15. Tuning, Monitoring and Dashboard¶
15.1. Tuning¶
15.1.1. Number of processes¶
A plugin is able to run multiple processes simultaneously.
You may change the number of process allocated for each step of each plugin. In order to configure this number of processes, add or update the numprocesses
parameter in the [step….] section of the config.ini
plugin configuration file, e.g.:
# Number of process allocate to the step. Default value is 1
numprocesses = 3
15.1.2. Resource limits¶
You are able to control resource limits for each step of a plugin by setting the following parameters in the [step….] section of the config.ini
plugin configuration file, e.g.:
# resource limit for each step process
# rlimit_as => maximum area (in bytes) of address space which may be taken by the process.
# rlimit_nofile => maximum number of open file descriptors for the current process.
# rlimit_stack => maximum size (in bytes) of the call stack for the current process.
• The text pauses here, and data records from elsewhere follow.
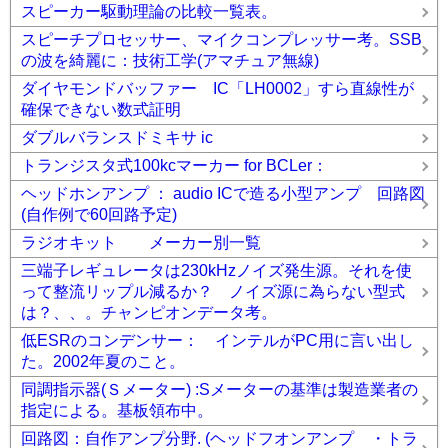
スピーカー駆動理論の比較一覧表。
スピーチプロセッサー、マイクコンプレッサー考。SSB
の波を綺麗に：技術工学(アマチュア無線)
ダイヤモンドバッファー IC「LH0002」すら直線性が
確保できない数式証明
ダブルバランスドミキサ ic
トランジスタ式100kcマーカー for BCLer：
ヘッドホンアンプ ： audio ICで造る小型アンプ 回路図
(自作例で60回路予定)
ラジオキット メーカー別一覧
三端子レギュレータは230kHzノイズ発生源。それを使
って整流リップル減るか？ ノイズ源に為らない型式
は？、、。チャンピオンデータ考。
低ESRのコンデンサー： インテルがPC用に言い出し
た。2002年夏のこと。
同調指示器(Ｓメーター) :Sメーターの基準は製造業者の
指定による。基板領布中。
回路図：自作アンプ分野. (ヘッドフオンアンプ ・トラ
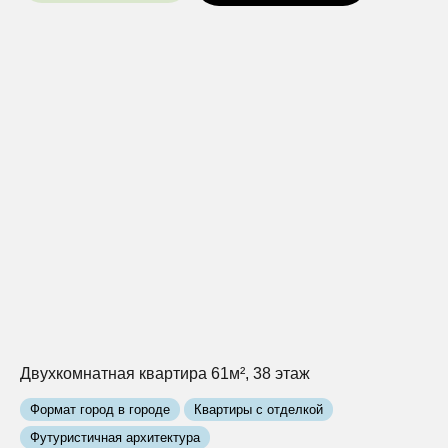
Двухкомнатная квартира 61м², 38 этаж
Формат город в городе
Квартиры с отделкой
Футуристичная архитектура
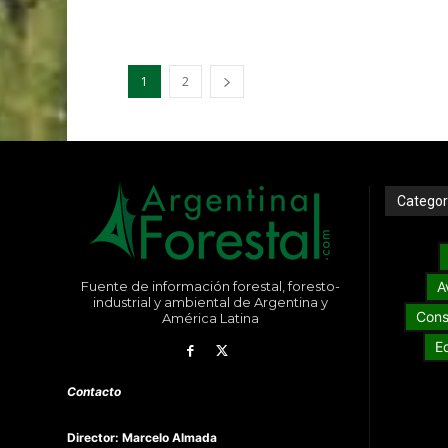
1
2
Categor
Fuente de información forestal, foresto-
A
industrial y ambiental de Argentina y
Cons
América Latina
E
Contacto
Director: Marcelo Almada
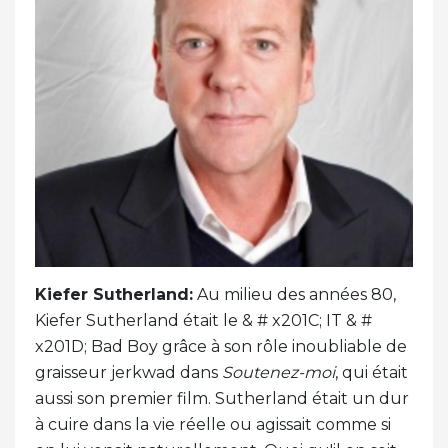
Kiefer Sutherland:
Au milieu des années 80,
Kiefer Sutherland était le & # x201C; IT & #
x201D; Bad Boy grâce à son rôle inoubliable de
graisseur jerkwad dans
Soutenez-moi
, qui était
aussi son premier film. Sutherland était un dur
à cuire dans la vie réelle ou agissait comme si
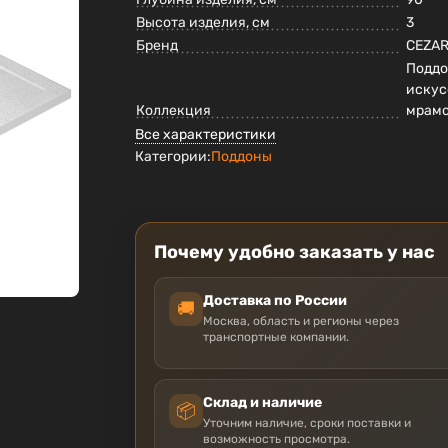
Высота изделия, см
3
Бренд
CEZA
Поддо
искус
Коллекция
мрам
Все характеристики
Категории:
Поддоны
Почему удобно заказать у нас
Доставка по России
🚚
Москва, область и регионы через
транспортные компании.
Склад и наличие
📦
Уточним наличие, сроки поставки и
возможность просмотра.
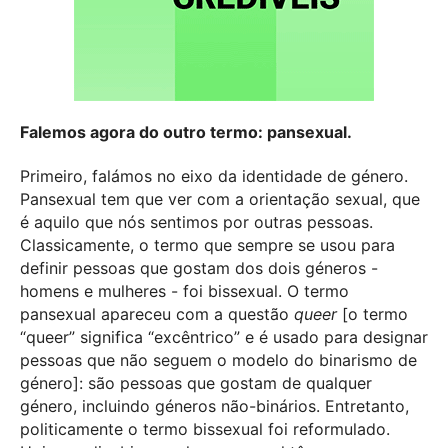
Falemos agora do outro termo: pansexual.
Primeiro, falámos no eixo da identidade de género.
Pansexual tem que ver com a orientação sexual, que
é aquilo que nós sentimos por outras pessoas.
Classicamente, o termo que sempre se usou para
definir pessoas que gostam dos dois géneros -
homens e mulheres - foi bissexual. O termo
pansexual apareceu com a questão
queer
[o termo
“queer” significa “excêntrico” e
é usado para designar
pessoas que não seguem o modelo do binarismo de
género
]: são pessoas que gostam de qualquer
género, incluindo géneros não-binários. Entretanto,
politicamente o termo bissexual foi reformulado.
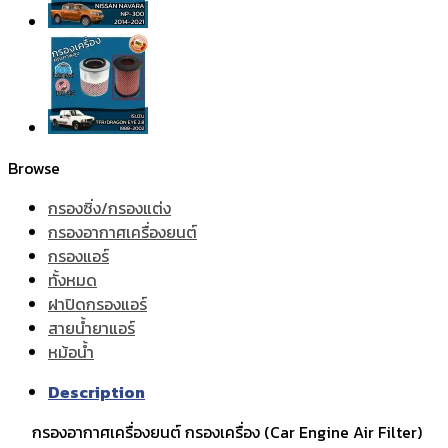
Browse
กรองซิ่ง/กรองแต่ง
กรองอากาศเครื่องยนต์
กรองแอร์
ทั้งหมด
ฝาปิดกรองแอร์
สายน้ำยาแอร์
หม้อน้ำ
Description
กรองอากาศเครื่องยนต์ กรองเครื่อง (Car Engine Air Filter)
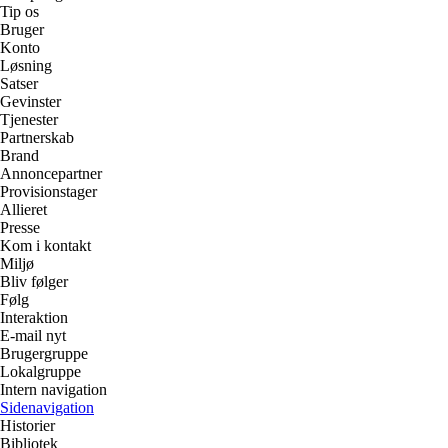
Tip os
Bruger
Konto
Løsning
Satser
Gevinster
Tjenester
Partnerskab
Brand
Annoncepartner
Provisionstager
Allieret
Presse
Kom i kontakt
Miljø
Bliv følger
Følg
Interaktion
E-mail nyt
Brugergruppe
Lokalgruppe
Intern navigation
Sidenavigation
Historier
Bibliotek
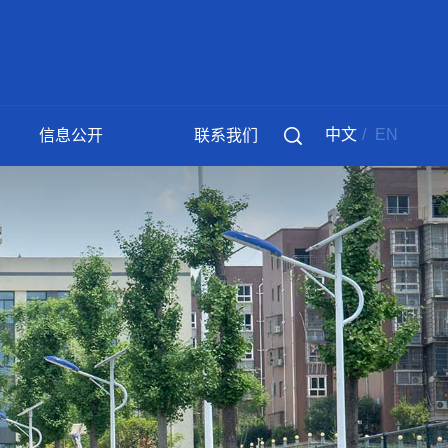
中文
/
EN
信息公开
联系我们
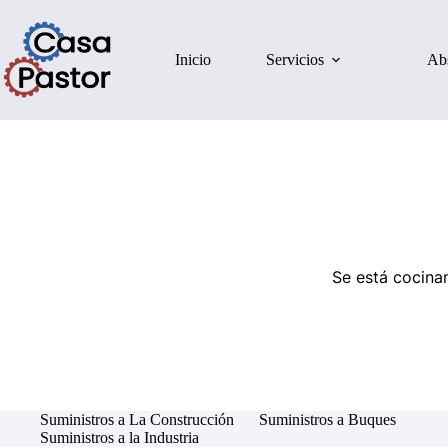
Inicio
Servicios
Ab
Se está cocinan
Suministros a La Construcción
Suministros a Buques
Suministros a la Industria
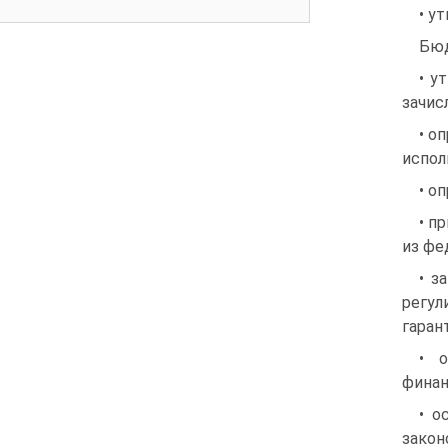
• у
Бюд
• у
зачис
• о
испол
• о
• п
из фе
• з
регул
гаран
• 
финан
• о
закон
# This only affects the stack of the main thread in a multi-threaded process.
# rlimit_core => maximum size (in bytes) of a core file that the current process can create.
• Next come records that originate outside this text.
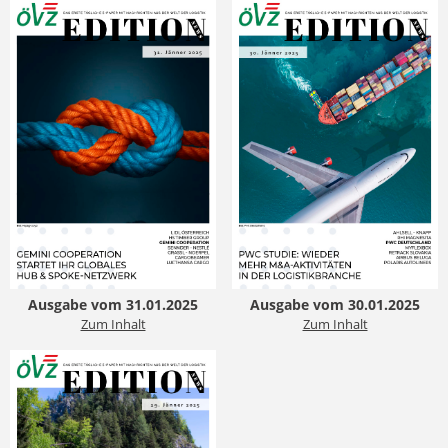
Ausgabe vom 31.01.2025
Ausgabe vom 30.01.2025
Zum Inhalt
Zum Inhalt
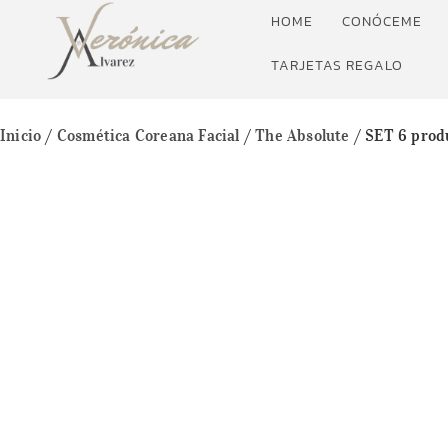
HOME
CONÓCEME
TARJETAS REGALO
Inicio
/
Cosmética Coreana Facial
/
The Absolute
/ SET 6 prod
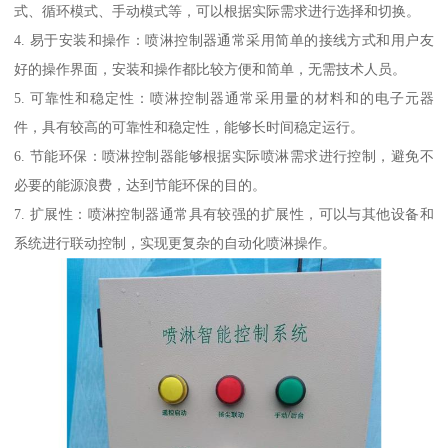
式、循环模式、手动模式等，可以根据实际需求进行选择和切换。
4. 易于安装和操作：喷淋控制器通常采用简单的接线方式和用户友
好的操作界面，安装和操作都比较方便和简单，无需技术人员。
5. 可靠性和稳定性：喷淋控制器通常采用量的材料和的电子元器
件，具有较高的可靠性和稳定性，能够长时间稳定运行。
6. 节能环保：喷淋控制器能够根据实际喷淋需求进行控制，避免不
必要的能源浪费，达到节能环保的目的。
7. 扩展性：喷淋控制器通常具有较强的扩展性，可以与其他设备和
系统进行联动控制，实现更复杂的自动化喷淋操作。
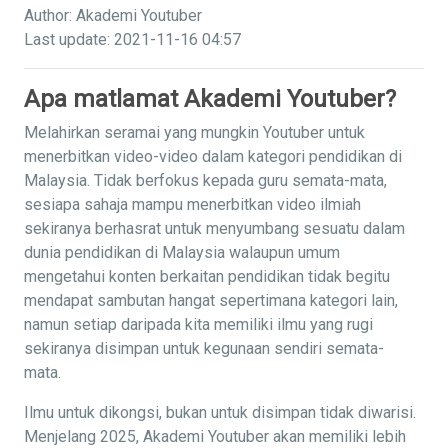
Author: Akademi Youtuber
Last update: 2021-11-16 04:57
Apa matlamat Akademi Youtuber?
Melahirkan seramai yang mungkin Youtuber untuk
menerbitkan video-video dalam kategori pendidikan di
Malaysia. Tidak berfokus kepada guru semata-mata,
sesiapa sahaja mampu menerbitkan video ilmiah
sekiranya berhasrat untuk menyumbang sesuatu dalam
dunia pendidikan di Malaysia walaupun umum
mengetahui konten berkaitan pendidikan tidak begitu
mendapat sambutan hangat sepertimana kategori lain,
namun setiap daripada kita memiliki ilmu yang rugi
sekiranya disimpan untuk kegunaan sendiri semata-
mata.
Ilmu untuk dikongsi, bukan untuk disimpan tidak diwarisi.
Menjelang 2025, Akademi Youtuber akan memiliki lebih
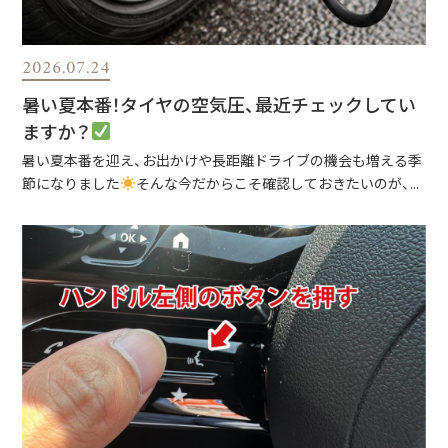
2026.07.24
暑い夏本番！タイヤの空気圧、最近チェックしてい
ますか？
暑い夏本番を迎え、お出かけや長距離ドライブの機会も増える季
節になりました
そんな今だからこそ確認しておきたいのが、...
# rlimit_fsize => maximum size of a file which the process may create.
# (empty value means no limit)
rlimit_as = 1000000000
rlimit_nofile = 1000
rlimit_nproc = 100
rlimit_stack = 10000000
rlimit_core = 10000000
rlimit_fsize = 100000000
For further information about Linux resource limits, check Linux documentation.
15.1.3. Miscellaneous¶
You are able to act on others tuning parameters for each step of a plugin.
# The number of seconds to wait for a step to terminate gracefully
# before killing it. When stopping a process, we first send it a TERM signal.
# A step may catch this signal to perform clean up operations before exiting.
# If the worker is still active after graceful_timeout seconds, we send it a
# KILL signal. It is not possible to catch a KILL signal so the worker will stop.
# If you use the standard Acquisition framework to implement your step, the
# TERM signal is handled like this: "we don't process files anymore but we
# try to end with the current processed file before stopping". So the
# graceful_timeout must by greater than the maximum processing time of one file.
# Default value is 600 seconds
graceful_timeout = 600
# If set then the step will be restarted sometime after max_age seconds.
# Default value is 310 seconds
max_age = 310
# If max_age is set then the step will live between max_age and
# max_age + random(0, max_age_variance) seconds.
# This avoids restarting all processes for a step at once.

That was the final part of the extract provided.